Acanthus as an ornamental motif developed not from nature, but from precedent. The motif developed from craftsperson to craftsperson changing over time and stylized far from the actual leaf, Acanthus mollis.

This frame at the Getty is a fine example of the Acanthus motif.– made by Jean Chérin.

Chérin was unusual because he was one of two who were Guild member of carpenters’ and cabinet makers’ in the mid 1700’s–unusual because dues were high and apprentice time was long.  But this is how the frame is identified as it should be stamped  on the back with his mark from both guilds.

This frame in the rococo style –asymmetrical in it’s details but overall balanced to the eye–the  center motif is a shell with acanthus scroll leaf; similar to the one at the bottom center. A corner cabochon with leaf scrolling outward meets in the center of the vertical sides. Around the perimeter are simplified rocaille or seeds with the occasional leaf growing out interrupting the rhythm.
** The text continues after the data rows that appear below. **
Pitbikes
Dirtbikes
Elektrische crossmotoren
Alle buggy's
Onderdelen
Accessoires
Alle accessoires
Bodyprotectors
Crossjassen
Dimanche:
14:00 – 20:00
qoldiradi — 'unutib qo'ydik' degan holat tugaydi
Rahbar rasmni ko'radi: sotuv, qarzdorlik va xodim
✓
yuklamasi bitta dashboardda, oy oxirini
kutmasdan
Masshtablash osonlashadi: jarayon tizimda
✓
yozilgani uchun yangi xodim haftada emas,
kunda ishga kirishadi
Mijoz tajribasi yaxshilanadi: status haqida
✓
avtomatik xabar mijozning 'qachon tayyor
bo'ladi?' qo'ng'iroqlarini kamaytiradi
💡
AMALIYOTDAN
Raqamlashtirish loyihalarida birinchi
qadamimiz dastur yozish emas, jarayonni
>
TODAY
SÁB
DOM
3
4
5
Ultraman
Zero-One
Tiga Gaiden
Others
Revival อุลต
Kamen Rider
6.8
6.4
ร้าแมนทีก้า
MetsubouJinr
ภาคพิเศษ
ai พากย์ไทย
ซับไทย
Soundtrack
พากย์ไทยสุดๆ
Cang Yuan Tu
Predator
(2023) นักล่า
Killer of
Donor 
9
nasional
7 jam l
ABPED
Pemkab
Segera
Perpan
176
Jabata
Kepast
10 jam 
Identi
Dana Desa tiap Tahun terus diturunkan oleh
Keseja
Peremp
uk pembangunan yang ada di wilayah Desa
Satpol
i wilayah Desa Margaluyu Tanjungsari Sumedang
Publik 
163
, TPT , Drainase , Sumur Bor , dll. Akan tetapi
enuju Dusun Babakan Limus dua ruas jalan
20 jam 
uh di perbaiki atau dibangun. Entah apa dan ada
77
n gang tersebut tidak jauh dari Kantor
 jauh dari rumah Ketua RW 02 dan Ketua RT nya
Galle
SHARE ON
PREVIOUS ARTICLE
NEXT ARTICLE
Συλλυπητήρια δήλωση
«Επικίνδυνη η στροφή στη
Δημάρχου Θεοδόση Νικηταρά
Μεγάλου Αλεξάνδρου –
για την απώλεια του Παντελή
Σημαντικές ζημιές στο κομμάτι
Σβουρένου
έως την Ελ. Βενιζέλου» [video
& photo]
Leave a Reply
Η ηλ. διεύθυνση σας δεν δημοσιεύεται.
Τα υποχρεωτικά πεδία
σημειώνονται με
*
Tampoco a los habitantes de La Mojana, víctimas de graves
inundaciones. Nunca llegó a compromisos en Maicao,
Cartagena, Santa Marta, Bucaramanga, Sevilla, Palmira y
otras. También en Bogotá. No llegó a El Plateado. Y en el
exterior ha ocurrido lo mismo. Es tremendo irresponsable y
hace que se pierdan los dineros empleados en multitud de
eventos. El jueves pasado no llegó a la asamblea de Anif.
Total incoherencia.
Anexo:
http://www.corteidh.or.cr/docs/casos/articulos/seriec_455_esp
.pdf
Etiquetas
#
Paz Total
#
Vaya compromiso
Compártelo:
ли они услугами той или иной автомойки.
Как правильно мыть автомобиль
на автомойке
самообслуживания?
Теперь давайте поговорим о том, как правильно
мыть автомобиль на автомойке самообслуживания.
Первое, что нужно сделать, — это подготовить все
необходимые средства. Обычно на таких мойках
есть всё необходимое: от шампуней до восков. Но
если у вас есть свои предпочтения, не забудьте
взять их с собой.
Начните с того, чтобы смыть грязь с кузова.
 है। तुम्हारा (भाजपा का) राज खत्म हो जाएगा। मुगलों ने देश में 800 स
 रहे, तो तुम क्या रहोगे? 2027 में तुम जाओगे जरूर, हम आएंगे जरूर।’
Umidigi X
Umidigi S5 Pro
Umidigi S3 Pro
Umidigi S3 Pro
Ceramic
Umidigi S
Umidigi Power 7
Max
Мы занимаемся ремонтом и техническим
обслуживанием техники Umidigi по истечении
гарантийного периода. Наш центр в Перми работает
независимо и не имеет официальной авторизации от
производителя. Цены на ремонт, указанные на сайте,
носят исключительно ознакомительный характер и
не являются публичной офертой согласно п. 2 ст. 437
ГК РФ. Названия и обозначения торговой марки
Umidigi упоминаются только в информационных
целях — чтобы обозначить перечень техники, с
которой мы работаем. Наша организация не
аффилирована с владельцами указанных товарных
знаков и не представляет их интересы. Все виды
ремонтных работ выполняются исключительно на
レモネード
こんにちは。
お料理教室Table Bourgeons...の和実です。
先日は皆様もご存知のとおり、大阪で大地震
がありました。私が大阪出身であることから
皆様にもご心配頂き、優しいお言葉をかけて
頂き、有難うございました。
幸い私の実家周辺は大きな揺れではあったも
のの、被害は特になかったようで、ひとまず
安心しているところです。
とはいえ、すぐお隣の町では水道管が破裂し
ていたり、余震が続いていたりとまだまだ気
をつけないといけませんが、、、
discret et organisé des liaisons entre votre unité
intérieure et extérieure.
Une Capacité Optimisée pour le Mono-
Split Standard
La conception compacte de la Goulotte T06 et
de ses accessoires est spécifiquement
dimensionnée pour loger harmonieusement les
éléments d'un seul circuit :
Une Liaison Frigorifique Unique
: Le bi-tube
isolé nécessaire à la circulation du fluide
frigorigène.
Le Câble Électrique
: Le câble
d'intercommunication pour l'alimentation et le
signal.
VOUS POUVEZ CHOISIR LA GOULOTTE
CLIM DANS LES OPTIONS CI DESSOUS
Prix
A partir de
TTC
It all illustrates a main intention of the rococo which was to force the eye to travel from one point to another never resting on a particular spot for very long.

Update 8/21/12. Book recommendations:

1. Frameworks: Form, Function and Ornament in European Portrait Frames, by Mitchell & Roberts–if you can find is excellent.
2. The Frame in America 1700-1900 A Survey of Fabrication Techniques and Styles, by William Adair–with whom I took a gilding workshop several years ago near Hearst Castle.